## TASK OBJECTIVE
Set down every entry word for word. Omit the pictures.

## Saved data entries
==*==

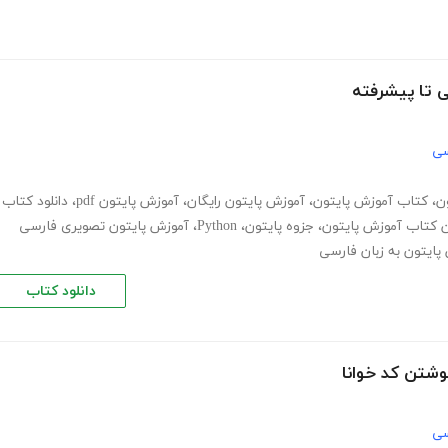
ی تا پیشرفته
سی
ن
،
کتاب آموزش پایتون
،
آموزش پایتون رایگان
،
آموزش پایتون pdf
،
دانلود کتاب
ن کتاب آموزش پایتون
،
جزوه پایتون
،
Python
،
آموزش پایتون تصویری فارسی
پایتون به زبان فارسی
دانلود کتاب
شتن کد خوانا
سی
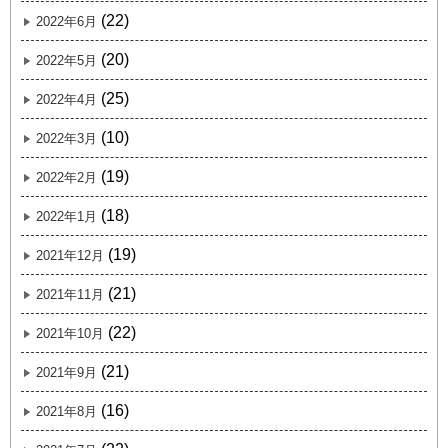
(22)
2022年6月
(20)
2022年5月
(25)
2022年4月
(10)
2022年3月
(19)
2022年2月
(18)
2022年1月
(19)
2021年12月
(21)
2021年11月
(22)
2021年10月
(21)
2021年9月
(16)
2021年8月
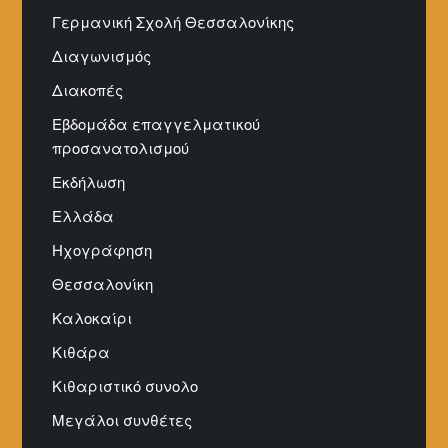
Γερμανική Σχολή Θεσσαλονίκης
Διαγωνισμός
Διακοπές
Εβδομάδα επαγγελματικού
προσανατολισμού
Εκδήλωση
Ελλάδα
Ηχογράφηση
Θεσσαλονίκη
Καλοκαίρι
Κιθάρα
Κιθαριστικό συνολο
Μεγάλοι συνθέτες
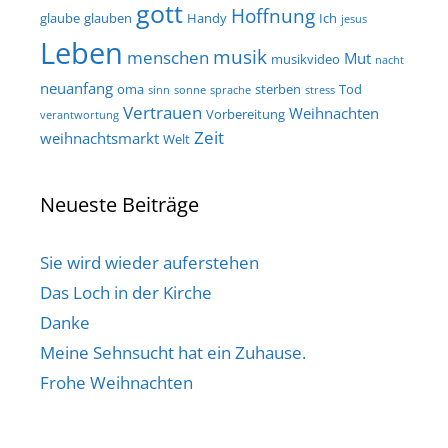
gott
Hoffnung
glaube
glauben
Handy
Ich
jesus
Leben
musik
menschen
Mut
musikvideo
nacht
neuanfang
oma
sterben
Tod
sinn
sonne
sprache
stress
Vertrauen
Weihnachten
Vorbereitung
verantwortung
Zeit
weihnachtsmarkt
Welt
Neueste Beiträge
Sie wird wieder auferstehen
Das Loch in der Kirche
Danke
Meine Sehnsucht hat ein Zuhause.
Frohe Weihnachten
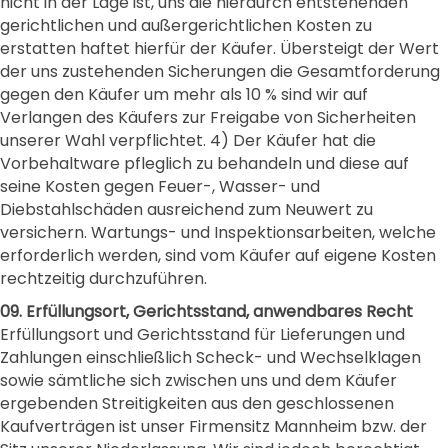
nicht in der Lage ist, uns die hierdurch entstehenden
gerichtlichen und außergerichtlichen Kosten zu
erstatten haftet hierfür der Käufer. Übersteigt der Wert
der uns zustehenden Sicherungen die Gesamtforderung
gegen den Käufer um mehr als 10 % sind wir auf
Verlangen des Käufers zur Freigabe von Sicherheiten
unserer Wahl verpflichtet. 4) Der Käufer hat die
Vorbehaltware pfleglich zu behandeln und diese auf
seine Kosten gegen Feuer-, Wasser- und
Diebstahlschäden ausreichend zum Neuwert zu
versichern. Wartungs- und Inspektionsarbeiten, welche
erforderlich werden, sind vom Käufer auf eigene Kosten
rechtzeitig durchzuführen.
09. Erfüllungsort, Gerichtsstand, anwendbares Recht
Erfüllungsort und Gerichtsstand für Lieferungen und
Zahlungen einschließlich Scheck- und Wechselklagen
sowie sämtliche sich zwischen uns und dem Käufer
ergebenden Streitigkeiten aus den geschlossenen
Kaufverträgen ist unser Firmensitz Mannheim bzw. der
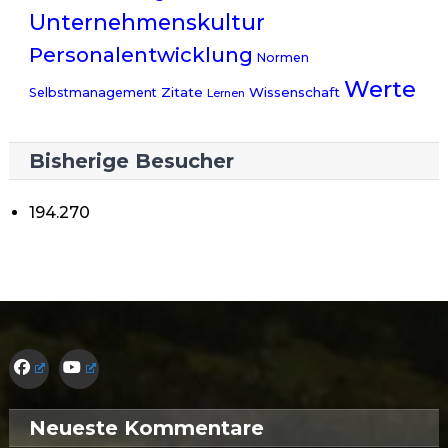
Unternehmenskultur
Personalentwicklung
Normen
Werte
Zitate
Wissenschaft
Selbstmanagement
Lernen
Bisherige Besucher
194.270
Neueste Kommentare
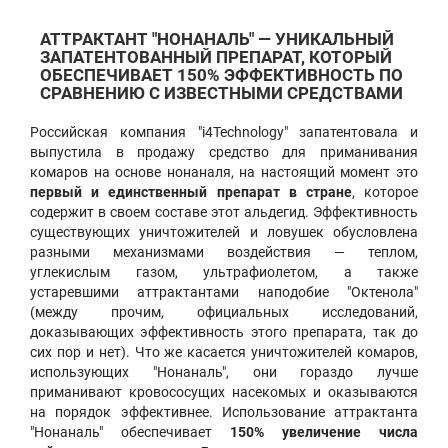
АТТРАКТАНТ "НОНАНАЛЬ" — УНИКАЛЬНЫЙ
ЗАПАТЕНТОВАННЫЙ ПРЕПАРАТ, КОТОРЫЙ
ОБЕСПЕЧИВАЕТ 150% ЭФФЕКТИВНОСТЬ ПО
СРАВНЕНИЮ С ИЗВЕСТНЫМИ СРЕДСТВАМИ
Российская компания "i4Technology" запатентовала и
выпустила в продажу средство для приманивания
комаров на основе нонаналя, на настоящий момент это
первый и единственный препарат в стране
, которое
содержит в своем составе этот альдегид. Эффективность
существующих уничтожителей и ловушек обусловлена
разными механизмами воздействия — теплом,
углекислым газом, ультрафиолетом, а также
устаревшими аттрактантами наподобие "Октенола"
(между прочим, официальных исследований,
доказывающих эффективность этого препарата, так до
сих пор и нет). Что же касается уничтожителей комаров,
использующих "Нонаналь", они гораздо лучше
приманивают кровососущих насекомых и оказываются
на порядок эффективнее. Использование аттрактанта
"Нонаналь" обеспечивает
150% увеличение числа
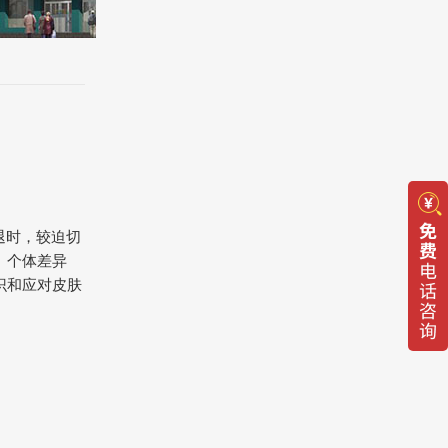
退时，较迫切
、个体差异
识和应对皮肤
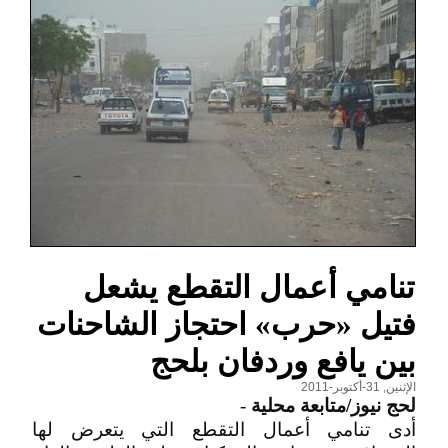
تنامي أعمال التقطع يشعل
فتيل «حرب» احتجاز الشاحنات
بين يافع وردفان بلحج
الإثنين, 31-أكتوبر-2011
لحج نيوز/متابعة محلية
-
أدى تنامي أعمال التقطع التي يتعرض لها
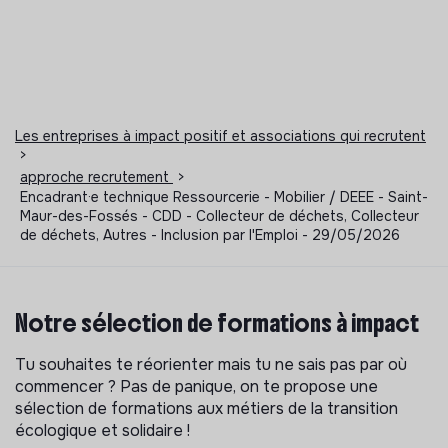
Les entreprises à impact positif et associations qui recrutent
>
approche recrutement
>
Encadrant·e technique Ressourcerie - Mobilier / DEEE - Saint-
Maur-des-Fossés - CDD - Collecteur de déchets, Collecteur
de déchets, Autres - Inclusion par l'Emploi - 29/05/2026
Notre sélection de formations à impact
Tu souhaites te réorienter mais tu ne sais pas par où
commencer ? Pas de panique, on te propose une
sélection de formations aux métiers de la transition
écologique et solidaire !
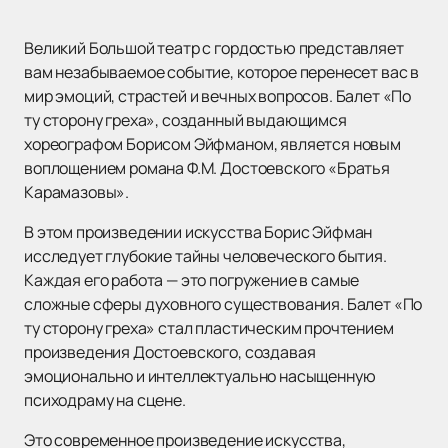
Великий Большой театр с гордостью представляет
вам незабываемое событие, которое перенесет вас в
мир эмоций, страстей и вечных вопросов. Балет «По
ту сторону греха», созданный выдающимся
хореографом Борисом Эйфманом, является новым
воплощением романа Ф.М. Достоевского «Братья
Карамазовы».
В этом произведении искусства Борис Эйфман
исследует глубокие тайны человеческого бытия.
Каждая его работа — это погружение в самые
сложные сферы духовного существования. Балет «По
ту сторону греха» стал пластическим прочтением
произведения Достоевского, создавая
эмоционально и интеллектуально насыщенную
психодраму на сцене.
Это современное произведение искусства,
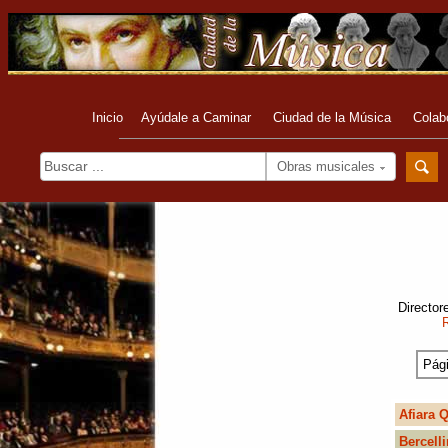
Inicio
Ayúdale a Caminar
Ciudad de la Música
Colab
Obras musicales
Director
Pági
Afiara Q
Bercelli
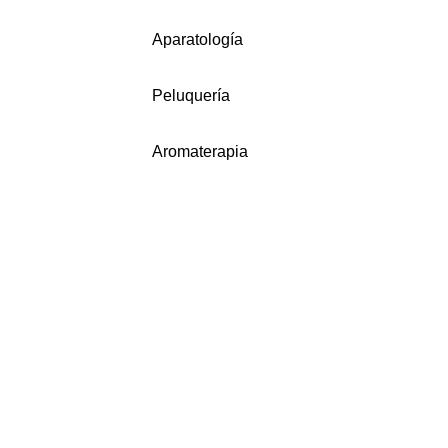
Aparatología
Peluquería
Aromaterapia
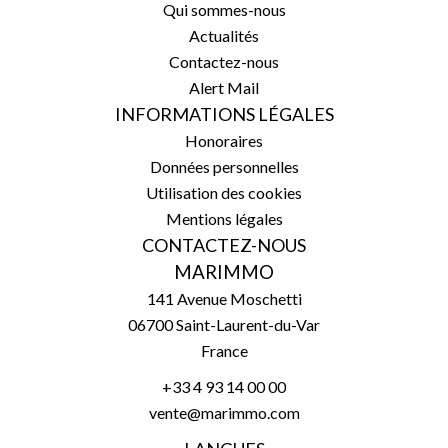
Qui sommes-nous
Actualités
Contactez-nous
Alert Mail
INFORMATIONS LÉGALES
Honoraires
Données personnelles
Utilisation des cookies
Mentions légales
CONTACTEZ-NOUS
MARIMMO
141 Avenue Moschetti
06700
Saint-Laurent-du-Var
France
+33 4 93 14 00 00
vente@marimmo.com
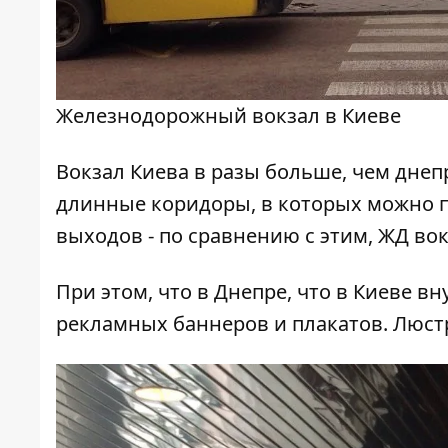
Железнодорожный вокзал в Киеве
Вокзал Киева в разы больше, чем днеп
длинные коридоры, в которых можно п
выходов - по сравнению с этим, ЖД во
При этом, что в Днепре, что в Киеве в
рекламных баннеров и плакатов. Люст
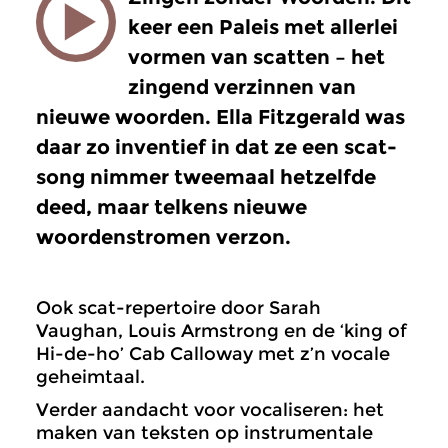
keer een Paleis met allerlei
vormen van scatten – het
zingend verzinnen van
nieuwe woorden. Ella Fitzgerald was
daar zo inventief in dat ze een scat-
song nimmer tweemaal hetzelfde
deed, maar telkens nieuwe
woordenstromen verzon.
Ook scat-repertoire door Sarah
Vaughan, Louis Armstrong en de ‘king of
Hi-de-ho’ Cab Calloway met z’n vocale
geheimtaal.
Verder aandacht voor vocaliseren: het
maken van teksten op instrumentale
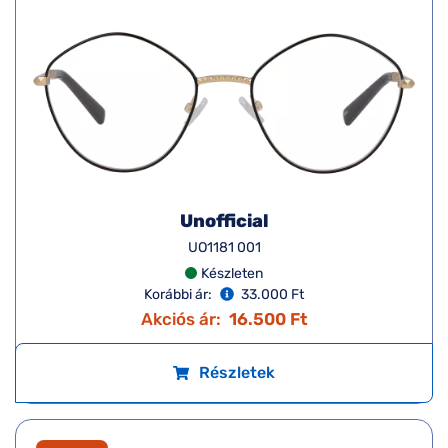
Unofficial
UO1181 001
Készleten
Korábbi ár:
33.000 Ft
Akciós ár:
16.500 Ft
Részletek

==*==

## ANSWER BELOW
ی تا پیشرفته
سی
ن
،
کتاب آموزش پایتون
،
آموزش پایتون رایگان
،
آموزش پایتون pdf
،
دانلود کتاب
ن کتاب آموزش پایتون
،
جزوه پایتون
،
Python
،
آموزش پایتون تصویری فارسی
پایتون به زبان فارسی
دانلود کتاب
شتن کد خوانا
سی
(22)
2022年6月
(20)
2022年5月
(25)
2022年4月
(10)
2022年3月
(19)
2022年2月
(18)
2022年1月
(19)
2021年12月
(21)
2021年11月
(22)
2021年10月
(21)
2021年9月
(16)
2021年8月
Γερμανική Σχολή Θεσσαλονίκης
Διαγωνισμός
Διακοπές
Εβδομάδα επαγγελματικού
προσανατολισμού
Εκδήλωση
Ελλάδα
Ηχογράφηση
Θεσσαλονίκη
Καλοκαίρι
Κιθάρα
Κιθαριστικό συνολο
Μεγάλοι συνθέτες
gott
Hoffnung
glaube
glauben
Handy
Ich
jesus
Leben
musik
menschen
Mut
musikvideo
nacht
neuanfang
oma
sterben
Tod
sinn
sonne
sprache
stress
Vertrauen
Weihnachten
Vorbereitung
verantwortung
Zeit
weihnachtsmarkt
Welt
Neueste Beiträge
Sie wird wieder auferstehen
Das Loch in der Kirche
Danke
Meine Sehnsucht hat ein Zuhause.
Frohe Weihnachten
nicht in der Lage ist, uns die hierdurch entstehenden
gerichtlichen und außergerichtlichen Kosten zu
erstatten haftet hierfür der Käufer. Übersteigt der Wert
der uns zustehenden Sicherungen die Gesamtforderung
gegen den Käufer um mehr als 10 % sind wir auf
Verlangen des Käufers zur Freigabe von Sicherheiten
unserer Wahl verpflichtet. 4) Der Käufer hat die
Vorbehaltware pfleglich zu behandeln und diese auf
seine Kosten gegen Feuer-, Wasser- und
Diebstahlschäden ausreichend zum Neuwert zu
versichern. Wartungs- und Inspektionsarbeiten, welche
erforderlich werden, sind vom Käufer auf eigene Kosten
rechtzeitig durchzuführen.
09. Erfüllungsort, Gerichtsstand, anwendbares Recht
Erfüllungsort und Gerichtsstand für Lieferungen und
Zahlungen einschließlich Scheck- und Wechselklagen
sowie sämtliche sich zwischen uns und dem Käufer
ergebenden Streitigkeiten aus den geschlossenen
Kaufverträgen ist unser Firmensitz Mannheim bzw. der
Unternehmenskultur
Personalentwicklung
Normen
Werte
Zitate
Wissenschaft
Selbstmanagement
Lernen
Bisherige Besucher
194.270
Neueste Kommentare
АТТРАКТАНТ "НОНАНАЛЬ" — УНИКАЛЬНЫЙ
ЗАПАТЕНТОВАННЫЙ ПРЕПАРАТ, КОТОРЫЙ
ОБЕСПЕЧИВАЕТ 150% ЭФФЕКТИВНОСТЬ ПО
СРАВНЕНИЮ С ИЗВЕСТНЫМИ СРЕДСТВАМИ
Российская компания "i4Technology" запатентовала и
выпустила в продажу средство для приманивания
комаров на основе нонаналя, на настоящий момент это
первый и единственный препарат в стране
, которое
содержит в своем составе этот альдегид. Эффективность
существующих уничтожителей и ловушек обусловлена
разными механизмами воздействия — теплом,
углекислым газом, ультрафиолетом, а также
устаревшими аттрактантами наподобие "Октенола"
(между прочим, официальных исследований,
доказывающих эффективность этого препарата, так до
сих пор и нет). Что же касается уничтожителей комаров,
использующих "Нонаналь", они гораздо лучше
приманивают кровососущих насекомых и оказываются
на порядок эффективнее. Использование аттрактанта
"Нонаналь" обеспечивает
150% увеличение числа
退时，较迫切
、个体差异
识和应对皮肤
تنامي أعمال التقطع يشعل
فتيل «حرب» احتجاز الشاحنات
بين يافع وردفان بلحج
الإثنين, 31-أكتوبر-2011
لحج نيوز/متابعة محلية
-
أدى تنامي أعمال التقطع التي يتعرض لها
Les entreprises à impact positif et associations qui recrutent
>
approche recrutement
>
Encadrant·e technique Ressourcerie - Mobilier / DEEE - Saint-
Maur-des-Fossés - CDD - Collecteur de déchets, Collecteur
de déchets, Autres - Inclusion par l'Emploi - 29/05/2026
Notre sélection de formations à impact
Tu souhaites te réorienter mais tu ne sais pas par où
commencer ? Pas de panique, on te propose une
sélection de formations aux métiers de la transition
écologique et solidaire !
Великий Большой театр с гордостью представляет
вам незабываемое событие, которое перенесет вас в
мир эмоций, страстей и вечных вопросов. Балет «По
ту сторону греха», созданный выдающимся
хореографом Борисом Эйфманом, является новым
воплощением романа Ф.М. Достоевского «Братья
Карамазовы».
В этом произведении искусства Борис Эйфман
исследует глубокие тайны человеческого бытия.
Каждая его работа — это погружение в самые
сложные сферы духовного существования. Балет «По
ту сторону греха» стал пластическим прочтением
произведения Достоевского, создавая
эмоционально и интеллектуально насыщенную
психодраму на сцене.
Это современное произведение искусства,
Inicio
Ayúdale a Caminar
Ciudad de la Música
Colab
Obras musicales
Director
Pági
Afiara Q
Bercelli
Aparatología
Peluquería
Aromaterapia
Qui sommes-nous
Actualités
Contactez-nous
Alert Mail
INFORMATIONS LÉGALES
Honoraires
Données personnelles
Utilisation des cookies
Mentions légales
CONTACTEZ-NOUS
MARIMMO
141 Avenue Moschetti
06700
Saint-Laurent-du-Var
France
+33 4 93 14 00 00
vente@marimmo.com
Железнодорожный вокзал в Киеве
Вокзал Киева в разы больше, чем днеп
длинные коридоры, в которых можно п
выходов - по сравнению с этим, ЖД во
При этом, что в Днепре, что в Киеве в
рекламных баннеров и плакатов. Люст
keer een Paleis met allerlei
vormen van scatten – het
zingend verzinnen van
nieuwe woorden. Ella Fitzgerald was
daar zo inventief in dat ze een scat-
song nimmer tweemaal hetzelfde
deed, maar telkens nieuwe
woordenstromen verzon.
Ook scat-repertoire door Sarah
Vaughan, Louis Armstrong en de ‘king of
Hi-de-ho’ Cab Calloway met z’n vocale
geheimtaal.
Verder aandacht voor vocaliseren: het
maken van teksten op instrumentale
Unofficial
UO1181 001
Készleten
Korábbi ár:
33.000 Ft
Akciós ár:
16.500 Ft
Részletek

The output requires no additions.